At this juncture, enough molecular and organizational knowledge is available from different disciplines for us to infer some of the mechanisms of injury to human nervous systems by SARS-CoV-2 that can help in diagnosis and treatment of neurological manifestation of this disease. As more data become available, we will gain a more nuanced clarity regarding neuro-patho-physiology and genesis of COVID-19. SARS-CoV-2 is a highly adaptable zoonotic virus that uses ACE2 as an entry receptor into the host cells. Thus, presence of a functioning ACE2 protein on the exposed epithelial cells is responsible for the site of initial infection and the phenotype of COVID-19 clinical manifestation. The glycoprotein-studded viral envelope renders the virus agile and adaptable (Li et al. 2020; Korber et al. 2020). As such, SARS-CoV-2 will likely persist beyond the current pandemic requiring worldwide augmentation of clinical capacity for treatment. A detailed understanding of its mode of infection will assist us in devising appropriate therapies to mitigate neurological effects of the disease.
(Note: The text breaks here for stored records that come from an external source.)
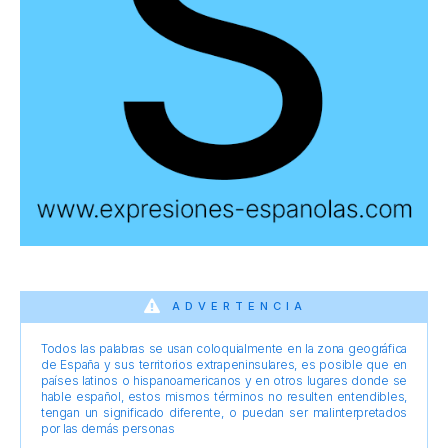
ADVERTENCIA
Todos las palabras se usan coloquialmente en la zona geográfica
de España y sus territorios extrapeninsulares, es posible que en
países latinos o hispanoamericanos y en otros lugares donde se
hable español, estos mismos términos no resulten entendibles,
tengan un significado diferente, o puedan ser malinterpretados
por las demás personas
Loss of sense of taste and smell is an initial symptom of COVID-19 because the virus enters the nasal and oral cavities first and the epithelial cells are the receptors for these senses. COVID-19-associated stroke occurs because of likely injury to vascular endothelial cells and coagulopathy that then cause thrombo-embolism. Encephalopathy in acute and convalescent COVID-19 patients is multifactorial and likely secondary to hypoxia as well as metabolic and immunological abnormalities. Thus far, there is no clear evidence that coronaviruses cause inflammatory neuromuscular diseases via direct invasion of peripheral nerves or muscles or via molecular mimicry. It appears that neurologic injuries in COVID-19 patients are likely indirect and a bystander injury, since SARS-CoV-2 does not have tropism for the neural cells and tissues.